- **Your objective**:
Beginning at the line that contains "ve expuesta a", reproduce the entries below exactly, ending with the line that contains "Scheda completa". Omit each picture.

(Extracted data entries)
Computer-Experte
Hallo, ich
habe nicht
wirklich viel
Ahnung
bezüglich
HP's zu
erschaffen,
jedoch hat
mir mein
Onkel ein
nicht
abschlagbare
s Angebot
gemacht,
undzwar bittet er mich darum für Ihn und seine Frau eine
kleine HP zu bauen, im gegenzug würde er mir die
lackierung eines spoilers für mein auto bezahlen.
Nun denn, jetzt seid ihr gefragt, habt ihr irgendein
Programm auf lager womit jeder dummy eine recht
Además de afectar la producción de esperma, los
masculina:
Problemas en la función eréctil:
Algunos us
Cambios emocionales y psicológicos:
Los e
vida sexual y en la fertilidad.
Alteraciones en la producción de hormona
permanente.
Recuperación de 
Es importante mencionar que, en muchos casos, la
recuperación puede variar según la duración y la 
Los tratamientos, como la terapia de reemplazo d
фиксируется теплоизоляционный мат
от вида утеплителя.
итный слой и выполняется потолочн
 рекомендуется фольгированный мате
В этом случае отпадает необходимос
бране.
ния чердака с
==
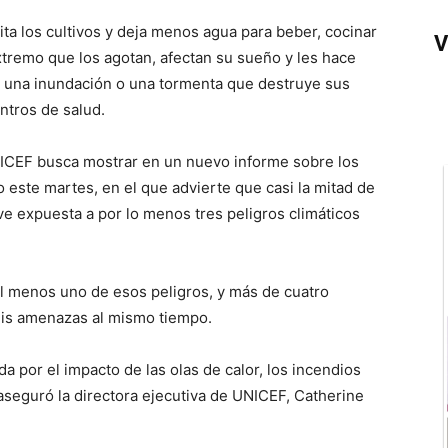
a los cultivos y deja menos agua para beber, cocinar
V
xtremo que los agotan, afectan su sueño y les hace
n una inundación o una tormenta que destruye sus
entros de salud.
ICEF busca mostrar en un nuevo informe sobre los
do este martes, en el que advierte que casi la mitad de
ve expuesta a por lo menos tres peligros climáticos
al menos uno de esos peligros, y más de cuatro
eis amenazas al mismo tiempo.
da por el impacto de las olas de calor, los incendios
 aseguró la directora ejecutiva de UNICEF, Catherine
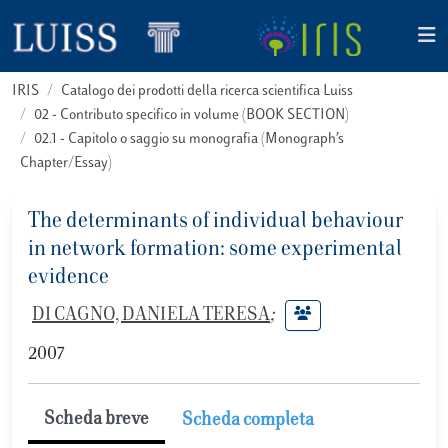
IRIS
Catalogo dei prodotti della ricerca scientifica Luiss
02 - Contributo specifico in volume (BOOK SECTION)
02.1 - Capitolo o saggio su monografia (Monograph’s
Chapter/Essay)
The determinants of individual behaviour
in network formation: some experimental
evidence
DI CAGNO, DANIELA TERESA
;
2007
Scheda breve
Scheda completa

- **Completed exercise**:
ve expuesta a por lo menos tres peligros climáticos
al menos uno de esos peligros, y más de cuatro
eis amenazas al mismo tiempo.
da por el impacto de las olas de calor, los incendios
 aseguró la directora ejecutiva de UNICEF, Catherine
IRIS
Catalogo dei prodotti della ricerca scientifica Luiss
02 - Contributo specifico in volume (BOOK SECTION)
02.1 - Capitolo o saggio su monografia (Monograph’s
Chapter/Essay)
The determinants of individual behaviour
in network formation: some experimental
evidence
DI CAGNO, DANIELA TERESA
;
2007
Scheda breve
Scheda completa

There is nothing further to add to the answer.